Difficulty: Medium/Hard
Expected result: Implementations of various parallel and distributed algorithms for HPX
Knowledge Prerequisite: C++, STL
Mentor: Hartmut Kaiser () and Thomas Heller ()
See #1141 and #1338

Add Vectorization to `par_unseq` Implementations of Parallel Algorithms

Abstract: Our parallel algorithms currently don't support the par_unseq execution policy. This project is centered around the idea to implement this execution policy for at least some of the existing algorithms (such as for_each and similar).
Difficulty: Medium/Hard
Expected result: The result should be functioning parallel algorithms when used with the par_unseq execution policy. The loop body should end up being vectorized.
Knowledge Prerequisite: Vectorization, parallel algorithms.
Mentor: Bryce Lelbach ()
See issue #2271 on HPX bug tracker

Adding Lustre Backend to hpxio

Abstract: hpxio is a side project to HPX which tries to uses HPX’s facilities to achieve asynchronous I/O on top of POSIX libraries as well as OrangeFS distributed file system. Lustre is parallel distributed file system that is used in many clusters. Adding a Lustre backend to hpxio will be a great addition hpxio since many clusters already use Lustre file system.
Difficulty: Easy/Medium
Expected result: hpxio library will be able to lustre file system as backend.
Knowledge Prerequisite: Good C++ knowledge
Mentor: Alireza Kheirkhahan (), Hartmut Kaiser ()

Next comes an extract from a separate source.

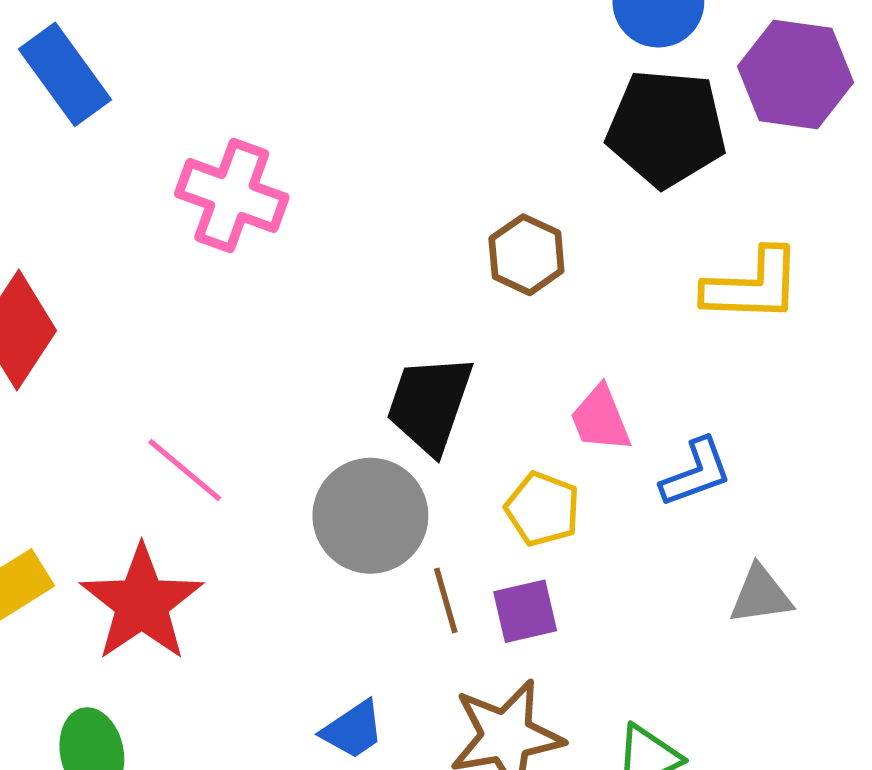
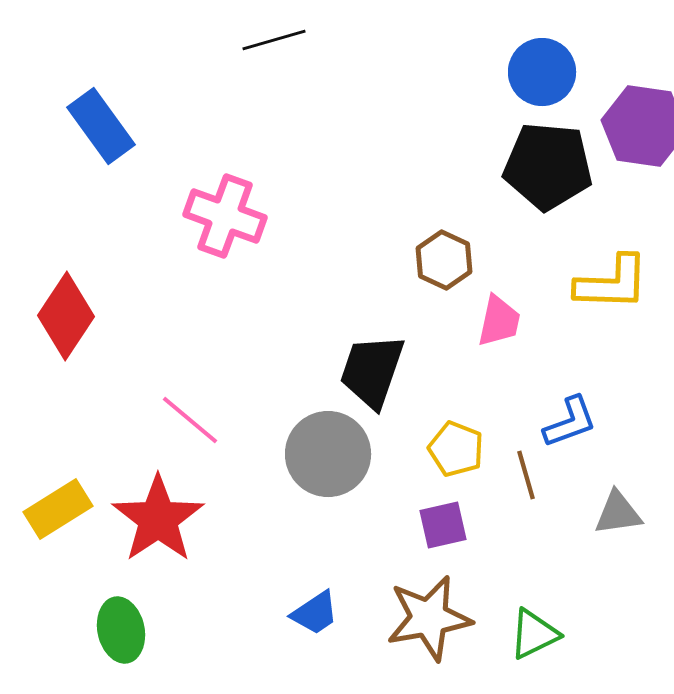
pink trapezoid: (600, 419) -> (499, 321), moved, turned -146
brown line: (446, 600) -> (526, 475), moved

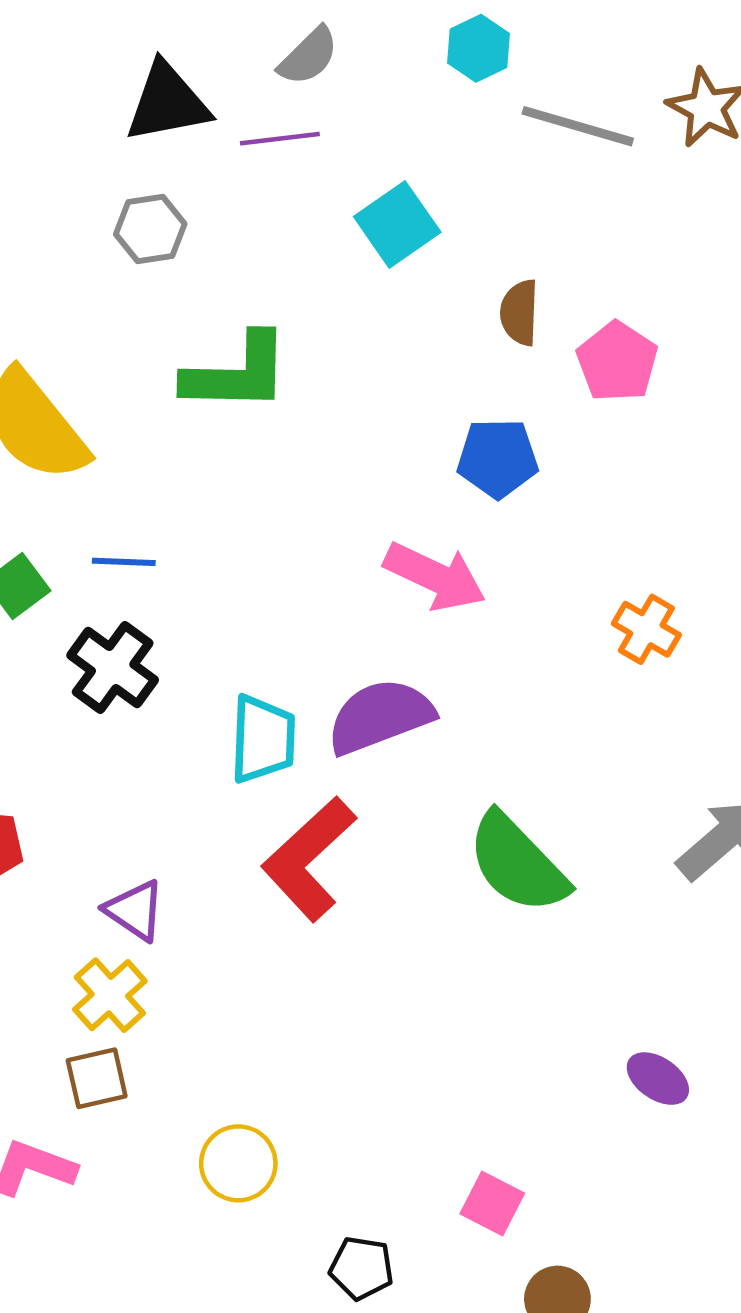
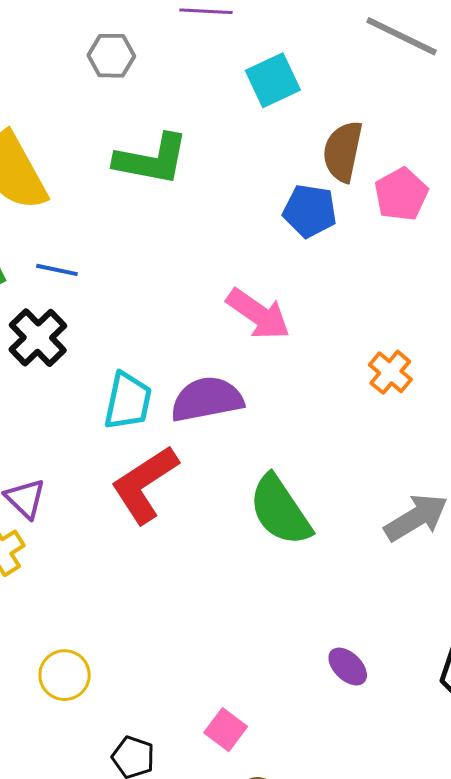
brown semicircle: (519, 313) -> (343, 151), size x1.4
blue pentagon: (498, 458) -> (310, 211), moved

Dynamic Load Balancing Using HPX Migration for LibGeoDecomp and STORM Project

Abstract: The STORM project is a collaborative effort to use HPX and LibGeoDecomp to enable the hurricane storm surge forecasting application ADCIRC to efficiently run on large HPC systems. Currently, the ADCIRC code uses Fortran and MPI, and uses no load balancing at all. We now have a C++ application code that runs on LibGeoDecomp with an HPX backend for parallelization. A dynamic load balancing module for LibGeoDecomp that uses HPX's migration feature would greatly improve performance of this critical application.
Difficulty: Medium
Expected result: Dynamic load balancing for LibGeoDecomp that employs HPX migration
Knowledge Prerequisite: Good C++ knowledge
Mentor: Zach Byerly ()
See LibGeoDecomp and the STORM project

Stack Overflow Detection on Linux

Abstract: In contrast to Microsoft Windows, Linux isn't able to reliably detect stack overflows. Instead It simply reports segmentation faults. As HPX supports a very high number of threads, it can only allocate comparably small stacks. Therefore, stack overflows can occur even in the context of correct code. To help developers detect stack overflows, in this project a stack overflow detector is to be either created, or a good library is to be integrated into HPX.
Difficulty: Medium
Expected result: Stack overflows reported as stack overflows and not as segmentation faults
Knowledge Prerequisite: Good C or C++ knowledge
Mentor: Bryce Lelbach ()
See issue #2408 on HPX bug tracker

Port HPX to iOS

Abstract: HPX has already proven to run efficiently on ARM based systems. This has been demonstrated with an application written for Android tablet devices. A port to handheld devices running with iOS would be the next logical steps! In order to be able to run HPX efficiently on there, we need to adapt our build system to be able to cross compile for iOS and add a code to interface with the iOS GUI and other system services.
Difficulty: Easy-Medium
Expected result: Provide a prototype HPX application running on an iPhone or iPad
Knowledge Prerequisite: C++, Objective-C, iOS
Mentor: Hartmut Kaiser () and Thomas Heller ()

Augment CSV Files

Abstract: A counter destination .csv file with header that contains small counter labels such that results of multiple samples with multiple input parameters can be logged with counters, but does not work correctly when counters are queried for multiple OS threads. This should be a simple fix and should be extended to multiple localities as well. Make additions to HPX that would add user define parameters to the counter destination file. This would enable a user to have their information along with the HPX counter info in one CSV file. This could include input parameters as well as output such as Execution Time, or other pertinent output from the application, or the runtime (i.e. number of threads etc.). Then write some python/pandas or R to do statistical processing and/or plots. Database ideas welcome, or get familiar with the APEX and Tau interfaces with HPX to do some data processing visualization using them and write up examples for users.
Difficulty: Easy
Expected result: Augment CSV files with user defined parameters and fix hpx-counters for multiple OS threads and interval, perform statistics and plot capabilites.
Knowledge Prerequisite: familiarity and willingness to work with C++, python and pandas
Mentors: Patricia Grubel (), Hartmut Kaiser ()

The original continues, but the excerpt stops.